Se quest’ultima, come sembra, fosse la prospettiva più corretta, Zvyagintsev ci costringerebbe allora a tornare indietro e a rivedere il film sotto una nuova luce, molto diversa invero dai colori freddi e metallici delle sequenze che precedono il viaggio verso l’isola. Il padre allora è solamente un uomo che sa di aver perduto 12 anni e di dover insegnare a vivere ora a figli già grandicelli. Decide così di portarli con sé in un viaggio iniziatico disseminato come nelle favole di contrattempi, imprevisti ed ostacoli di ogni genere. Per questo allora quando Andrey e Ivan vengono rapinati, il padre non interviene limitandosi a scrutare il comportamento dei figli da dietro una finestra. Per questo sotto la tempesta li fa remare fino allo sfinimento. Per questo talvolta li abbandona, lasciandoli soli e senza guida. Il suo è quindi il ruolo più ingrato: sottoporre i figli a prove così dure lo espone al risentimento dei bambini e a un travaglio interiore che non ha speranza di vedere i frutti della propria fatica. In ossequio alle teorie freudiane infatti la trasformazione del bambino in adulto non può che passare dall’estremo sacrificio del padre. Solo dopo la tragica fatalità della sua morte infatti Ivan riuscirà a chiamare il padre “papà” e Andrey a trovare il modo di trasportarne il corpo immensamente pesante fino alla riva e infine a guidare l’auto per tutta la strada del ritorno. Il ritorno, proprio a questa parola ci ha infine condotto la lunga teoria di enigmi incastonati da Zvyagintsev nel film, sicuramente uno dei più belli, commoventi e intelligenti degli ultimi anni.

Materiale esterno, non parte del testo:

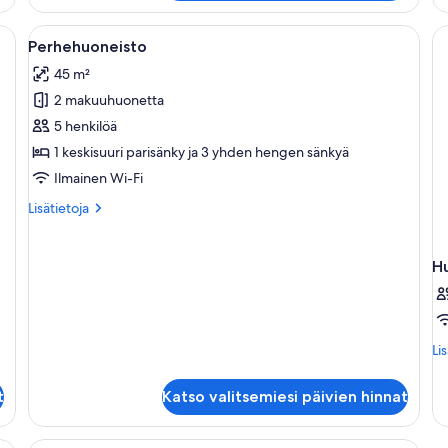
katettu pöytä, ja sen ympärillä on tuoleja, sohva ja ruukkukasvi.
Avaa
Perhehuoneisto | Ylelliset vuodevaatte
1
Perhehuoneisto
kaikki
45 m²
huonetyypin
2 makuuhuonetta
Perhehuoneisto
kuvat
5 henkilöä
1 keskisuuri parisänky ja 3 yhden hengen sänkyä
Ilmainen Wi-Fi
Lisätietoja
Lisätietoja
huoneesta
Perhehuoneisto
H
Lis
Li
hu
Hu
t
Katso valitsemiesi päivien hinnat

Parecchio rimarrebbe da dire, per esempio sull’uso della profondità di campo, sulle triangolazioni interne all’inquadratura e sui continui salti di fuoco tra primo piano e sfondo ma aggiungere altro servirebbe solo a svelare troppo di un film che nello scrigno del non-detto custodisce la chiave del proprio fascino e del proprio mistero.